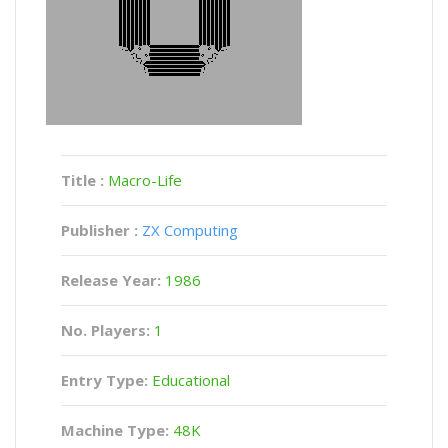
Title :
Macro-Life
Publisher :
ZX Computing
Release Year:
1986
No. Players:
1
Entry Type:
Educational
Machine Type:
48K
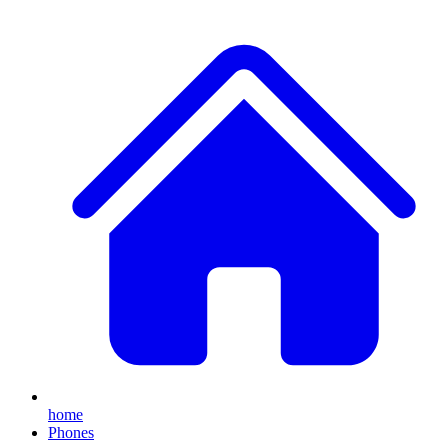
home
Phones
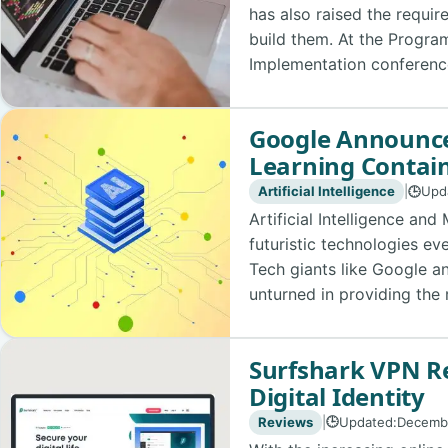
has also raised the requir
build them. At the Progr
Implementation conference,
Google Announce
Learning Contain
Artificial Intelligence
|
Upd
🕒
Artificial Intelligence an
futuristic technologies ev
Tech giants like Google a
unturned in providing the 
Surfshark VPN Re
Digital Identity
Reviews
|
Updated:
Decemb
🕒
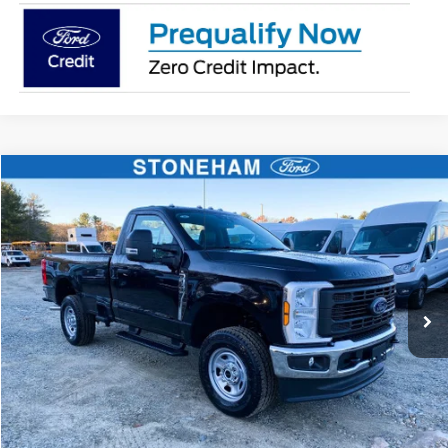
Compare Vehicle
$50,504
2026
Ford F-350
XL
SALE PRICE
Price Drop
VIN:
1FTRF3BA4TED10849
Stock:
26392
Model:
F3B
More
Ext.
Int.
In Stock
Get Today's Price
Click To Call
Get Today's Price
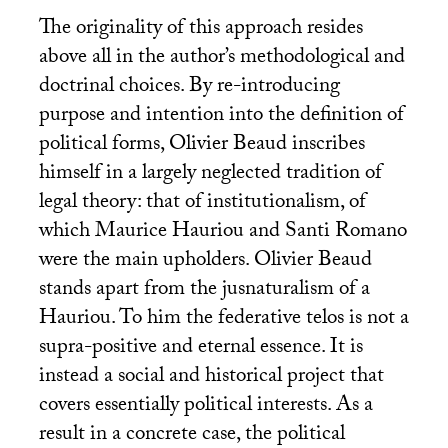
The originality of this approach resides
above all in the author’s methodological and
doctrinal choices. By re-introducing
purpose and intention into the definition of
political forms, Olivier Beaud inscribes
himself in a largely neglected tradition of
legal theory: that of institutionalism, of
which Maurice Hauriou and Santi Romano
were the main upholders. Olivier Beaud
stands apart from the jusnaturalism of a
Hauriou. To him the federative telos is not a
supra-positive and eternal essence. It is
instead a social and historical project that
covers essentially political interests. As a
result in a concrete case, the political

****************

**TASK OBJECTIVE**
Please repeat the lines of the material above exactly, starting with the line that contains "futuristic technologies ev" and ending with the line that contains "above all in the author’s methodological and". Leave the pictures out.

**ANSWER BOX**
futuristic technologies ev
Tech giants like Google a
unturned in providing the 
Surfshark VPN Re
Digital Identity
Reviews
|
Updated:
Decemb
🕒
Compare Vehicle
$50,504
2026
Ford F-350
XL
SALE PRICE
Price Drop
VIN:
1FTRF3BA4TED10849
Stock:
26392
Model:
F3B
More
Ext.
Int.
In Stock
Get Today's Price
Click To Call
Get Today's Price
The originality of this approach resides
above all in the author’s methodological and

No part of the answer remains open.